It must be that that time of the decade once again; after approximately five
years, stories about future officer shortages are starting to resurface once
again. Coming up next, no doubt, will be masterfully written documents on what
shipping must do to fill this presumed gap. These documents will, in the end,
be useless, because shipping will only do again what it has always done- find
the cheapest way to man its ships.
Drewry has recently published its “Manning 2014 Annual Report”, which
says that the present assumed shortfall of 19,000 officers (where has the
number come from?
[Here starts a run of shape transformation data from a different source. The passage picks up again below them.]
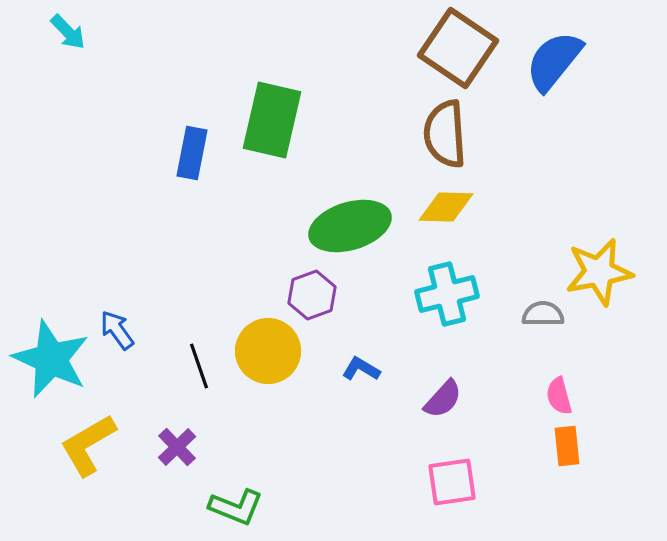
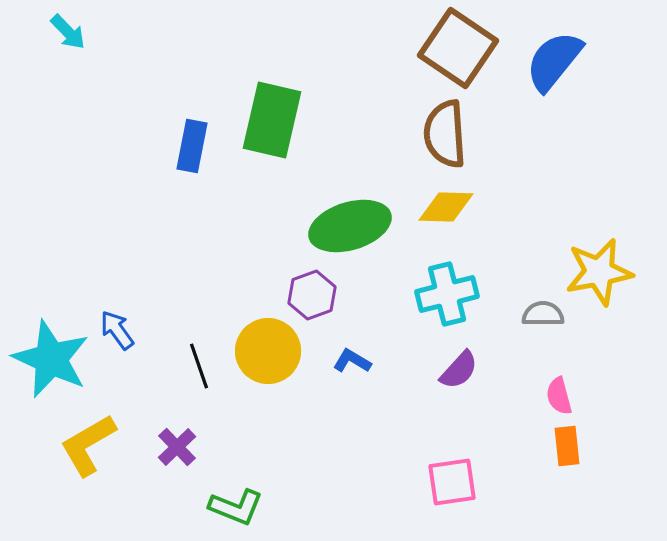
blue rectangle: moved 7 px up
blue L-shape: moved 9 px left, 8 px up
purple semicircle: moved 16 px right, 29 px up
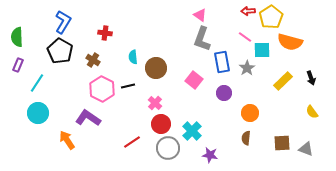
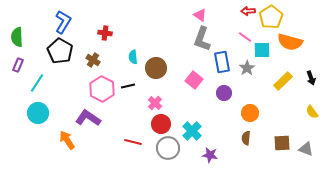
red line: moved 1 px right; rotated 48 degrees clockwise
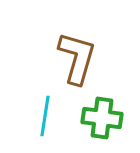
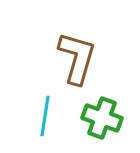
green cross: rotated 12 degrees clockwise
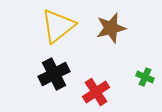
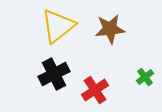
brown star: moved 1 px left, 1 px down; rotated 8 degrees clockwise
green cross: rotated 30 degrees clockwise
red cross: moved 1 px left, 2 px up
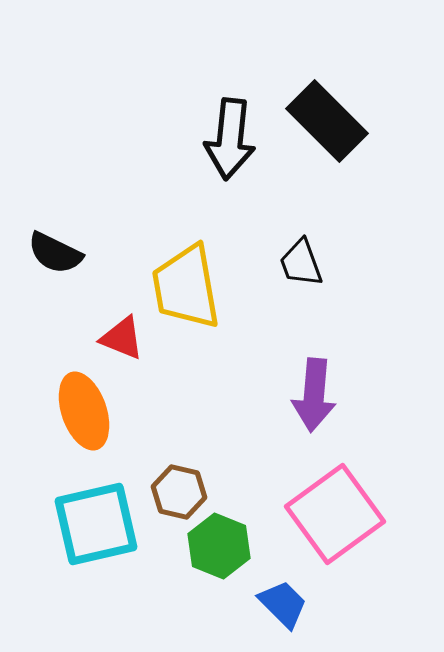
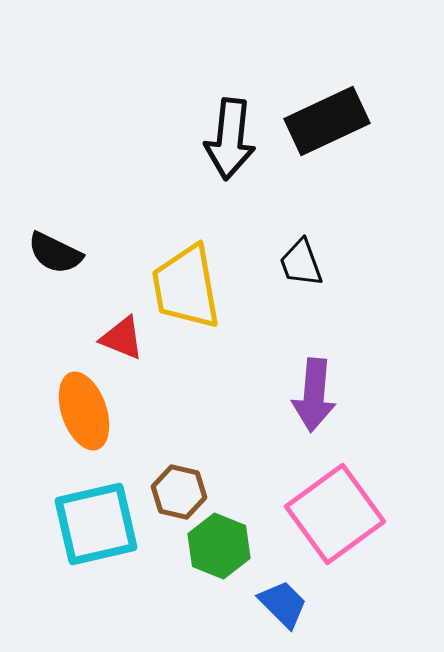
black rectangle: rotated 70 degrees counterclockwise
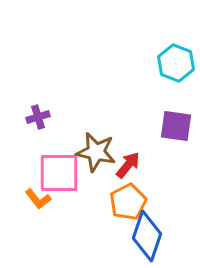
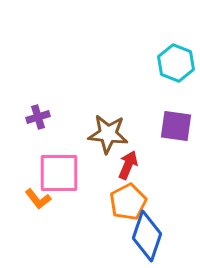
brown star: moved 12 px right, 18 px up; rotated 6 degrees counterclockwise
red arrow: rotated 16 degrees counterclockwise
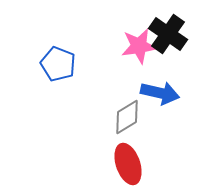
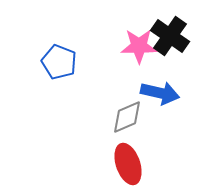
black cross: moved 2 px right, 2 px down
pink star: rotated 9 degrees clockwise
blue pentagon: moved 1 px right, 2 px up
gray diamond: rotated 9 degrees clockwise
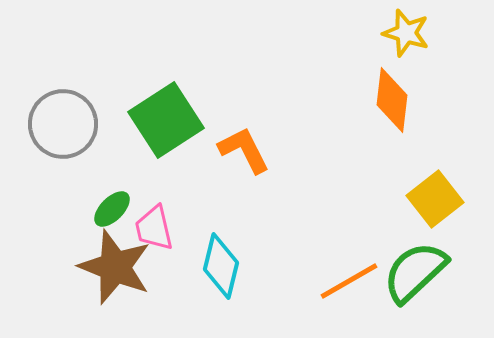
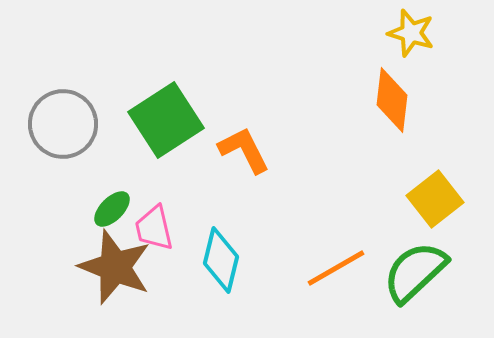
yellow star: moved 5 px right
cyan diamond: moved 6 px up
orange line: moved 13 px left, 13 px up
Are hundreds of ships laid up because they can’t meet minimum
manning requirements??) will rise to almost 22,000 in three years. Perhaps because the report
caters to an industry that is focused- to the point of obsession-on cost
cutting, Drewry MD Nigel Gardiner said, “Manning costs look set to come under
renewed upward pressure, putting a further squeeze on profitability unless
owners are able to push freight rates higher." Particularly hit, the
report adds, will be specialised vessels like LNGs. The availability of senior
engineers across segments, shorter tours and ‘increased benefits’ to seamen
(which ones??) are said to be other issues of concern to ship owners.
(Somebody
should really compile statistics- in India, at least- of all those who have
paid through their noses for Pre Sea training and have not been able to secure
an on-board training berth for years. This is how we are gearing up for that
presumed officer shortage.)
Here’s what
I wrote a couple of years ago in this same column- “In 2009, a manning report put out by a leading British
consultancy said that there would be a shortage of 33000 officers at sea in
that year, and that this figure would reach 42700 by 2013. This despite the
fact that, months earlier, the worst financial crisis since the Great
Depression had already hit us”.
Deja Boo! (A
term I just coined. It means: trying to scare somebody with a story he has
heard before.)
As far as I
am concerned, all such reports are suspect and- more importantly- eventually
useless. Alarming officer shortage statistics were put out from about 2005
onwards; the numbers seemed to rise every month. If the industry actually believed
those reports, it should have been employing and training tens of thousands of
future officers. Since it did nothing of the sort, then the inference I make is
that either it did not believe such reports or that it believed them but did
not see a problem because it had its usual Plan A all ready and fired up- find
cheaper officers and/or reduce manning levels.
Besides, these
officer shortage tales, however well-intentioned or well compiled they may be, end
up feeding a complex system of continuing fraud that is perpetuated- in India
at least- against those who want to go out to sea. Training establishments will
quote, once again, huge ‘officer shortage’ statistics to lure the innocent. Many
officials in ownership or management firms will continue to take money under
the table in return for putting these cadets out at sea. And, the low calibre,
poor language and low motivation of many of these cadets will continue to
guarantee that they never will make good officers- even if squeeze through their
competency exams.
That is a
point often forgotten in the numbers game; that the industry needs efficient
and motivated officers, not just certified warm bodies. As things stand, only
owners or management setups that train cadets and absorb all of them in their
fleets have a chance in hell of achieving this.
Of course
there is no shortage of ratings, and analysts will have us believe that the International
Bargaining Forum (IBF, made up of the ITF and the maritime employers’ Joint
Negotiation Group) works well to ensure that wages are well-negotiated and decent
supply is continued. The same IBF has just concluded an agreement for three
years, by the way; ratings’ wages will rise at a princely rate of 1% in 2015,
2% in 2016 and 3.5% in 2017.
In any other
industry, a proposal for such a niggardly wage increment would cause hysterical
reactions, but not in shipping. Here, it is survival of the cheapest and to
hell with the seamen. We will worry about the risk that low quality of manpower
poses later. Perhaps we can meet in Geneva or Bali to discuss this.
So beware
seamen and wannabe seamen. Incompetent or malevolent statistics that-to quote
myself again, sorry- “promote the myth and
try to flood the market with mariners that ship owners will not pay an extra
dime for” should be taken with a big pinch of sea-salt.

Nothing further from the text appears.